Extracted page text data
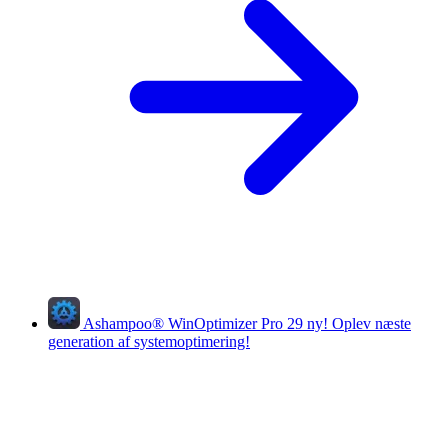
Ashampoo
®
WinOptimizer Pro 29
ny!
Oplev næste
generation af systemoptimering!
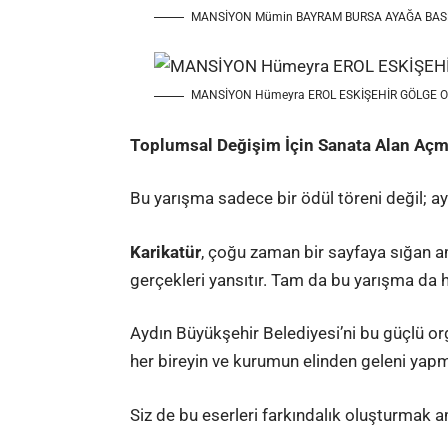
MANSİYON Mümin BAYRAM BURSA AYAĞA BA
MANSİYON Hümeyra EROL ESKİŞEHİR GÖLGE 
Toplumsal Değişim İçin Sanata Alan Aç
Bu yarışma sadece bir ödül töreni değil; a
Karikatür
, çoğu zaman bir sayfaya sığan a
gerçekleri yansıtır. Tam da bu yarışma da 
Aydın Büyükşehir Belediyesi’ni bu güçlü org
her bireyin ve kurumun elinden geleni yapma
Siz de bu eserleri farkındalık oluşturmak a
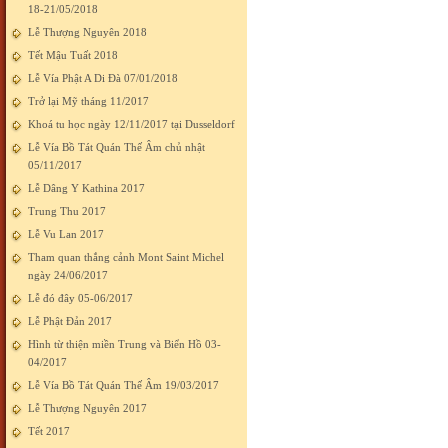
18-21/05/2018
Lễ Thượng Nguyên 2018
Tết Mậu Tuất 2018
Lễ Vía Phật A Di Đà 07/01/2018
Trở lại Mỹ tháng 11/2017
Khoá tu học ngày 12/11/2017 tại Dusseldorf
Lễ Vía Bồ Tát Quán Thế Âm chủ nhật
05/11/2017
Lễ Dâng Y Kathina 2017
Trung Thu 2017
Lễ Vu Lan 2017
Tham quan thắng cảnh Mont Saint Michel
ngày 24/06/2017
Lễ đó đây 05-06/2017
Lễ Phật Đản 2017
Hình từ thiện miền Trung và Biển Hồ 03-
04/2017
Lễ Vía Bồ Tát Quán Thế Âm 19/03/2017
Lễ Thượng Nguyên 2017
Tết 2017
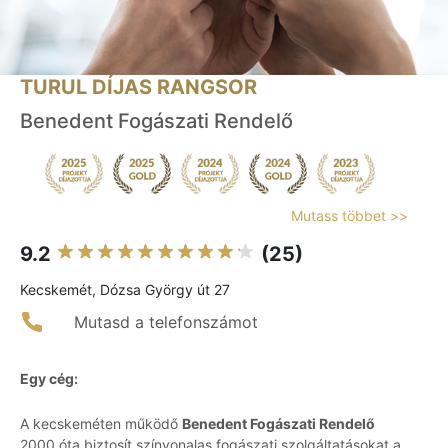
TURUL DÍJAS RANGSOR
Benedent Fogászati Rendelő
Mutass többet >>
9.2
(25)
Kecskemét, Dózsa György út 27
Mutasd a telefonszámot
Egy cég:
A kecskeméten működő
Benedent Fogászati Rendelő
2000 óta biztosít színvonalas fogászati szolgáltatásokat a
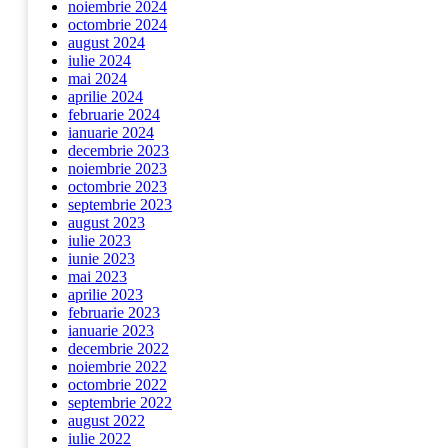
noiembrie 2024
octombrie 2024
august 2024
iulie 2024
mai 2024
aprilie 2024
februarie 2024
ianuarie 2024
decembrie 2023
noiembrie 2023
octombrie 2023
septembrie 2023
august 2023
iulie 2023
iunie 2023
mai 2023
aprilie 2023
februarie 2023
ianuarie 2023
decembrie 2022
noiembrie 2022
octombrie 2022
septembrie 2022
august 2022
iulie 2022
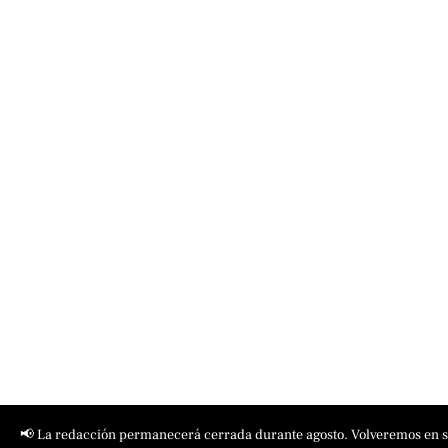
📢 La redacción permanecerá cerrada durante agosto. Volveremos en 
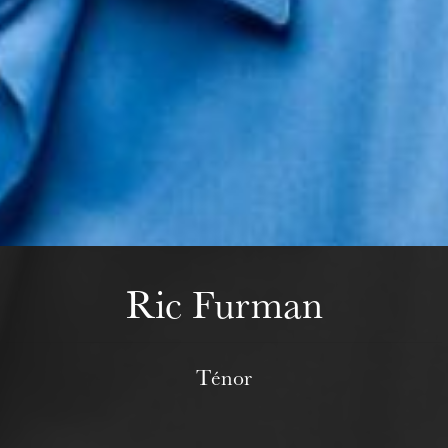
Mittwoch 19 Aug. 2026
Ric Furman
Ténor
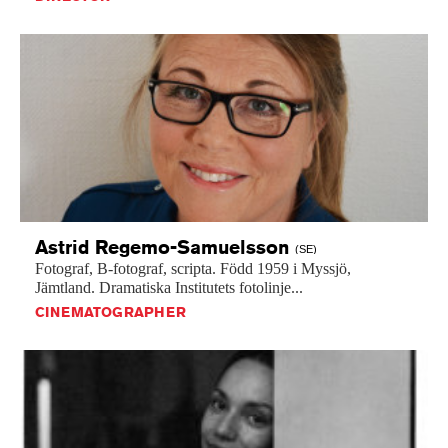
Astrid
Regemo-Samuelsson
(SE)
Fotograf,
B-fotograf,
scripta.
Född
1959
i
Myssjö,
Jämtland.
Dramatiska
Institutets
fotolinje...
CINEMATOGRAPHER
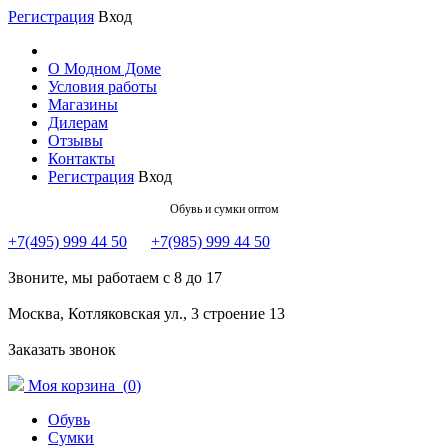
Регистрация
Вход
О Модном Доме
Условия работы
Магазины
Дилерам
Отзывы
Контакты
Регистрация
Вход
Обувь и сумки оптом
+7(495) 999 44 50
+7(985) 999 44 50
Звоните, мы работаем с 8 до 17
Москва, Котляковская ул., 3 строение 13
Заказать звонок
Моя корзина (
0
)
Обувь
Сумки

### WHAT TO DO:
Both the first line of the records above and the line containing "Trung Thu 2017" belong in the copy; please return them and every line between, exactly, minus the pictures.

### THE COMPLETED TASK:
Ashampoo
®
WinOptimizer Pro 29
ny!
Oplev næste
generation af systemoptimering!
MANSİYON Mümin BAYRAM BURSA AYAĞA BA
MANSİYON Hümeyra EROL ESKİŞEHİR GÖLGE 
Toplumsal Değişim İçin Sanata Alan Aç
Bu yarışma sadece bir ödül töreni değil; a
Karikatür
, çoğu zaman bir sayfaya sığan a
gerçekleri yansıtır. Tam da bu yarışma da 
Aydın Büyükşehir Belediyesi’ni bu güçlü org
her bireyin ve kurumun elinden geleni yapma
Siz de bu eserleri farkındalık oluşturmak a
18-21/05/2018
Lễ Thượng Nguyên 2018
Tết Mậu Tuất 2018
Lễ Vía Phật A Di Đà 07/01/2018
Trở lại Mỹ tháng 11/2017
Khoá tu học ngày 12/11/2017 tại Dusseldorf
Lễ Vía Bồ Tát Quán Thế Âm chủ nhật
05/11/2017
Lễ Dâng Y Kathina 2017
Trung Thu 2017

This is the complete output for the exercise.